# EXERCISE BRIEF
All that should be output is the block of lines below from the line with "Identify the location of Архитектура" to the line with "Image resolution: width=1564", both included, exactly as written.

(Dataset entries)
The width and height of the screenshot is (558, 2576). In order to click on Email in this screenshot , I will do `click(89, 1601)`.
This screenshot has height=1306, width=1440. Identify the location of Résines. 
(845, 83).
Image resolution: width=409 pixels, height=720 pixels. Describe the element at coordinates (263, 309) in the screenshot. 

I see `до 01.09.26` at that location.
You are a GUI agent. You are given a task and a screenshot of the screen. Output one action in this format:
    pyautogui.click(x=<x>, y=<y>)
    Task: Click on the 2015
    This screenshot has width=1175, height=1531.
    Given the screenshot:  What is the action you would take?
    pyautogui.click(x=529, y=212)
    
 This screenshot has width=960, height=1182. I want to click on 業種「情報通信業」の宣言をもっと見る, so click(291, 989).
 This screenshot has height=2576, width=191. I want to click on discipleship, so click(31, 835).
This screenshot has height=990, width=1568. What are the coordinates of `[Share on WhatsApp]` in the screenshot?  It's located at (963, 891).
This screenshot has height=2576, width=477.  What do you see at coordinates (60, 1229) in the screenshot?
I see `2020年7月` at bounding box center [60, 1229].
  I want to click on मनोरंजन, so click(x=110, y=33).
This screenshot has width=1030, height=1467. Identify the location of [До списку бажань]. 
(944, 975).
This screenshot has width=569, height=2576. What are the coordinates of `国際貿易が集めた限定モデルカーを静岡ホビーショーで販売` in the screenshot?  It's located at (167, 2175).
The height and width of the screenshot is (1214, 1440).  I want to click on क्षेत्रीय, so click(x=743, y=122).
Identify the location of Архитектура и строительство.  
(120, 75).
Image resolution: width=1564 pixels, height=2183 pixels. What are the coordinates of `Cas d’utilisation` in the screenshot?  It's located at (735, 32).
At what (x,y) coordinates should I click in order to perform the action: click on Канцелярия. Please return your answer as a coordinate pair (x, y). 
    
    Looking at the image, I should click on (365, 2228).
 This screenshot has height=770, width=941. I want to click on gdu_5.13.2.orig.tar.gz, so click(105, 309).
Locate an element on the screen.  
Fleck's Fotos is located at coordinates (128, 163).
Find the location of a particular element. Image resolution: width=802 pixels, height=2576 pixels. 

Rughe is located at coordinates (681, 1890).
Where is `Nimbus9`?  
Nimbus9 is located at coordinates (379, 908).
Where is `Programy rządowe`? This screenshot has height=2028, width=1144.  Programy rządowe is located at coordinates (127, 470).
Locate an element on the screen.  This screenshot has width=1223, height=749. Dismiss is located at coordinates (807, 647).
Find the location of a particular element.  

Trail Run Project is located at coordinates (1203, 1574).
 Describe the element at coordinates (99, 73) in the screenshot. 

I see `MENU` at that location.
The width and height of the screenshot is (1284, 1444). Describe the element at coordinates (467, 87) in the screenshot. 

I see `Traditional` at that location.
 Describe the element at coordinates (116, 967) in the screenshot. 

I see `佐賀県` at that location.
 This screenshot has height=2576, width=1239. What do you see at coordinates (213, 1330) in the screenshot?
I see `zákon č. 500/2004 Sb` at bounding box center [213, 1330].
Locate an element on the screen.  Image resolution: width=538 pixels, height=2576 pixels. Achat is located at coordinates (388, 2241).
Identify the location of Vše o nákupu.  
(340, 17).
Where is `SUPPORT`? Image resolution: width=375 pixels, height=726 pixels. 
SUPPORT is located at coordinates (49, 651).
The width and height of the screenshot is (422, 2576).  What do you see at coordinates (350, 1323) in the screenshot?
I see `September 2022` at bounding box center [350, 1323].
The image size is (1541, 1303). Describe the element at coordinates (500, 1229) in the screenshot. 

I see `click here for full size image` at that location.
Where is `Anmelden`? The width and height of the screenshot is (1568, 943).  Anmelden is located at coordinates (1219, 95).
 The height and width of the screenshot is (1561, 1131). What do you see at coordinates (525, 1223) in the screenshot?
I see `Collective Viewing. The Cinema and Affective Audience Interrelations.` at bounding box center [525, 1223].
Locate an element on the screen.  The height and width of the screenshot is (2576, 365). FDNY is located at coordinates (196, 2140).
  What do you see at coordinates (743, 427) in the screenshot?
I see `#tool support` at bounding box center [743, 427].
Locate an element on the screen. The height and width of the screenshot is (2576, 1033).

# PROBLEM SOLUTION
Identify the location of Архитектура и строительство.  
(120, 75).
Image resolution: width=1564 pixels, height=2183 pixels. What are the coordinates of `Cas d’utilisation` in the screenshot?  It's located at (735, 32).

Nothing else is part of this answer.